**EXTRACTED INFORMATION:**
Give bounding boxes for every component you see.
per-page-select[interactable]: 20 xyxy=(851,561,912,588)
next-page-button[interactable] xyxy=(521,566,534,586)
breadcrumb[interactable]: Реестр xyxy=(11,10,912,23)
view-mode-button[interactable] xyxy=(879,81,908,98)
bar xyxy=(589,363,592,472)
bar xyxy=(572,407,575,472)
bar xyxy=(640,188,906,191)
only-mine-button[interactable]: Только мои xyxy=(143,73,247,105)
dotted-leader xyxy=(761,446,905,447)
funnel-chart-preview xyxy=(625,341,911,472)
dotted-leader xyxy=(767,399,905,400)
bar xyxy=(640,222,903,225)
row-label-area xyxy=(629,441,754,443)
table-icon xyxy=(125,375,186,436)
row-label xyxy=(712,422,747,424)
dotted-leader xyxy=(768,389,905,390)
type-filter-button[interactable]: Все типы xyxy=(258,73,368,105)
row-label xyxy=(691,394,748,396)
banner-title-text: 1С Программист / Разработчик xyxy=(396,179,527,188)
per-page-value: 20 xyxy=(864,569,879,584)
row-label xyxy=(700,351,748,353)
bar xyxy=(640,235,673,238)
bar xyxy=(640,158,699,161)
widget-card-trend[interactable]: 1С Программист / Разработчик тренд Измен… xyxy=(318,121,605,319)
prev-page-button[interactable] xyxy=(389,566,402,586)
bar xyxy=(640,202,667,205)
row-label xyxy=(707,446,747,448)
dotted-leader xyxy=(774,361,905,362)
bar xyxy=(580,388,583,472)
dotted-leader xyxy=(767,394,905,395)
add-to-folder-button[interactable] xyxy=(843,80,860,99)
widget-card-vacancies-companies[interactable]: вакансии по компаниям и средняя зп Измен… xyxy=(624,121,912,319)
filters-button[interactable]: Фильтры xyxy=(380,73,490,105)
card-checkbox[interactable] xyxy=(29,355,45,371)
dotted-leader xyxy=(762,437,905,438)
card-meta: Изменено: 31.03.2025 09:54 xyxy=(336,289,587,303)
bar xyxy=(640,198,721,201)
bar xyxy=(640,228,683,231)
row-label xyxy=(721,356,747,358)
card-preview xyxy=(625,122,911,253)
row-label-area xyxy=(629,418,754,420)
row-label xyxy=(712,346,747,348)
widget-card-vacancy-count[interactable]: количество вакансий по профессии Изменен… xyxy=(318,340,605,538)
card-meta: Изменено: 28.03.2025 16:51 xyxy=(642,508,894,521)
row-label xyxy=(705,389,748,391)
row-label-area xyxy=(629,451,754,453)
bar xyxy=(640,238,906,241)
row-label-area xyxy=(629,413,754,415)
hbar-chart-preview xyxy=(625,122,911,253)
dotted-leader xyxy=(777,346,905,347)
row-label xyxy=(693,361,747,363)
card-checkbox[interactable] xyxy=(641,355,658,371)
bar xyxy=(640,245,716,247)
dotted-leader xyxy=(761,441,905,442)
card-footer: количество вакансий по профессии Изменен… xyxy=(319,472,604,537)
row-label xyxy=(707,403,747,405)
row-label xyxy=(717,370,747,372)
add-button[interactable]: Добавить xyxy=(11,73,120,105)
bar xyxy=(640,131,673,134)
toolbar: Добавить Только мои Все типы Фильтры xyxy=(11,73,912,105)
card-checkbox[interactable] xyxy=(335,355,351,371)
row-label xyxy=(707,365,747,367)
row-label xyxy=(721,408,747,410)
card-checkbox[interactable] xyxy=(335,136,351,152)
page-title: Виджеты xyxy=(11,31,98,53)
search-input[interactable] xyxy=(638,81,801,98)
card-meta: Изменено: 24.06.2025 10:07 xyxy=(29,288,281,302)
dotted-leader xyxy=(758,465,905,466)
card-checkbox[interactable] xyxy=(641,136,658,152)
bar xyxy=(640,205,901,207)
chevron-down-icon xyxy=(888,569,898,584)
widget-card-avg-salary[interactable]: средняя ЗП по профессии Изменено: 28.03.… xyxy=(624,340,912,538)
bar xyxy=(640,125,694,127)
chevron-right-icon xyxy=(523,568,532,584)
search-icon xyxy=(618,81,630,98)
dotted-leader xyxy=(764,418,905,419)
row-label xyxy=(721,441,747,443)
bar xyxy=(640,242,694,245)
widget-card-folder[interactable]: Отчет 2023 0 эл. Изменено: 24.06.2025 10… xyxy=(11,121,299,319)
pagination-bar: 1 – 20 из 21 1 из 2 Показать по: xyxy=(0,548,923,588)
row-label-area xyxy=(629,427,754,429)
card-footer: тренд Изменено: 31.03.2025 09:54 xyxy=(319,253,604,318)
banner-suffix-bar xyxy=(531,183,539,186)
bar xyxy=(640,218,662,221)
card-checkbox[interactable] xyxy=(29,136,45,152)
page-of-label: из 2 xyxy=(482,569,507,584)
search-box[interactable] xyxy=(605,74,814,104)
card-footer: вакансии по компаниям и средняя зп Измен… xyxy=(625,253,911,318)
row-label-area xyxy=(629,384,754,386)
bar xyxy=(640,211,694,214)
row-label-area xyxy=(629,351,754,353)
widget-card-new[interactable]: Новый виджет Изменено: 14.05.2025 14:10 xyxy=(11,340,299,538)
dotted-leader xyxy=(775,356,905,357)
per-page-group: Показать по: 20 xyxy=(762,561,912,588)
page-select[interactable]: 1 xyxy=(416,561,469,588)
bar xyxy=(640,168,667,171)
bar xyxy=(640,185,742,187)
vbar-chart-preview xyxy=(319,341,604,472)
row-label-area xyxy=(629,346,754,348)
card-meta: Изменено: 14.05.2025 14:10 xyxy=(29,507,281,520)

**PROBLEM TO WORK ON:** Once the listing has been read, copy every line of it exactly.

**RESPONSE TO THE TASK:**
Give bounding boxes for every component you see.
per-page-select[interactable]: 20 xyxy=(851,561,912,588)
next-page-button[interactable] xyxy=(521,566,534,586)
breadcrumb[interactable]: Реестр xyxy=(11,10,912,23)
view-mode-button[interactable] xyxy=(879,81,908,98)
bar xyxy=(589,363,592,472)
bar xyxy=(572,407,575,472)
bar xyxy=(640,188,906,191)
only-mine-button[interactable]: Только мои xyxy=(143,73,247,105)
dotted-leader xyxy=(761,446,905,447)
funnel-chart-preview xyxy=(625,341,911,472)
dotted-leader xyxy=(767,399,905,400)
bar xyxy=(640,222,903,225)
row-label-area xyxy=(629,441,754,443)
table-icon xyxy=(125,375,186,436)
row-label xyxy=(712,422,747,424)
dotted-leader xyxy=(768,389,905,390)
type-filter-button[interactable]: Все типы xyxy=(258,73,368,105)
row-label xyxy=(691,394,748,396)
banner-title-text: 1С Программист / Разработчик xyxy=(396,179,527,188)
per-page-value: 20 xyxy=(864,569,879,584)
row-label xyxy=(700,351,748,353)
bar xyxy=(640,235,673,238)
bar xyxy=(640,158,699,161)
widget-card-trend[interactable]: 1С Программист / Разработчик тренд Измен… xyxy=(318,121,605,319)
prev-page-button[interactable] xyxy=(389,566,402,586)
bar xyxy=(640,202,667,205)
row-label xyxy=(707,446,747,448)
dotted-leader xyxy=(774,361,905,362)
bar xyxy=(580,388,583,472)
dotted-leader xyxy=(767,394,905,395)
add-to-folder-button[interactable] xyxy=(843,80,860,99)
widget-card-vacancies-companies[interactable]: вакансии по компаниям и средняя зп Измен… xyxy=(624,121,912,319)
filters-button[interactable]: Фильтры xyxy=(380,73,490,105)
card-checkbox[interactable] xyxy=(29,355,45,371)
dotted-leader xyxy=(762,437,905,438)
card-meta: Изменено: 31.03.2025 09:54 xyxy=(336,289,587,303)
bar xyxy=(640,198,721,201)
bar xyxy=(640,228,683,231)
row-label xyxy=(721,356,747,358)
card-preview xyxy=(625,122,911,253)
row-label-area xyxy=(629,418,754,420)
row-label xyxy=(712,346,747,348)
widget-card-vacancy-count[interactable]: количество вакансий по профессии Изменен… xyxy=(318,340,605,538)
card-meta: Изменено: 28.03.2025 16:51 xyxy=(642,508,894,521)
row-label xyxy=(705,389,748,391)
row-label-area xyxy=(629,451,754,453)
bar xyxy=(640,238,906,241)
row-label-area xyxy=(629,413,754,415)
hbar-chart-preview xyxy=(625,122,911,253)
dotted-leader xyxy=(777,346,905,347)
row-label xyxy=(693,361,747,363)
card-checkbox[interactable] xyxy=(641,355,658,371)
bar xyxy=(640,245,716,247)
dotted-leader xyxy=(761,441,905,442)
card-footer: количество вакансий по профессии Изменен… xyxy=(319,472,604,537)
row-label xyxy=(707,403,747,405)
row-label xyxy=(717,370,747,372)
add-button[interactable]: Добавить xyxy=(11,73,120,105)
bar xyxy=(640,131,673,134)
toolbar: Добавить Только мои Все типы Фильтры xyxy=(11,73,912,105)
card-checkbox[interactable] xyxy=(335,355,351,371)
row-label xyxy=(707,365,747,367)
row-label xyxy=(721,408,747,410)
card-checkbox[interactable] xyxy=(335,136,351,152)
page-title: Виджеты xyxy=(11,31,98,53)
search-input[interactable] xyxy=(638,81,801,98)
card-meta: Изменено: 24.06.2025 10:07 xyxy=(29,288,281,302)
dotted-leader xyxy=(758,465,905,466)
card-checkbox[interactable] xyxy=(641,136,658,152)
bar xyxy=(640,205,901,207)
chevron-down-icon xyxy=(888,569,898,584)
widget-card-avg-salary[interactable]: средняя ЗП по профессии Изменено: 28.03.… xyxy=(624,340,912,538)
bar xyxy=(640,125,694,127)
chevron-right-icon xyxy=(523,568,532,584)
search-icon xyxy=(618,81,630,98)
dotted-leader xyxy=(764,418,905,419)
row-label xyxy=(721,441,747,443)
bar xyxy=(640,242,694,245)
widget-card-folder[interactable]: Отчет 2023 0 эл. Изменено: 24.06.2025 10… xyxy=(11,121,299,319)
pagination-bar: 1 – 20 из 21 1 из 2 Показать по: xyxy=(0,548,923,588)
row-label-area xyxy=(629,427,754,429)
card-footer: тренд Изменено: 31.03.2025 09:54 xyxy=(319,253,604,318)
banner-suffix-bar xyxy=(531,183,539,186)
bar xyxy=(640,218,662,221)
card-checkbox[interactable] xyxy=(29,136,45,152)
page-of-label: из 2 xyxy=(482,569,507,584)
search-box[interactable] xyxy=(605,74,814,104)
card-footer: вакансии по компаниям и средняя зп Измен… xyxy=(625,253,911,318)
row-label-area xyxy=(629,384,754,386)
bar xyxy=(640,211,694,214)
row-label-area xyxy=(629,351,754,353)
widget-card-new[interactable]: Новый виджет Изменено: 14.05.2025 14:10 xyxy=(11,340,299,538)
dotted-leader xyxy=(775,356,905,357)
per-page-group: Показать по: 20 xyxy=(762,561,912,588)
page-select[interactable]: 1 xyxy=(416,561,469,588)
bar xyxy=(640,168,667,171)
bar xyxy=(640,185,742,187)
vbar-chart-preview xyxy=(319,341,604,472)
row-label-area xyxy=(629,346,754,348)
card-meta: Изменено: 14.05.2025 14:10 xyxy=(29,507,281,520)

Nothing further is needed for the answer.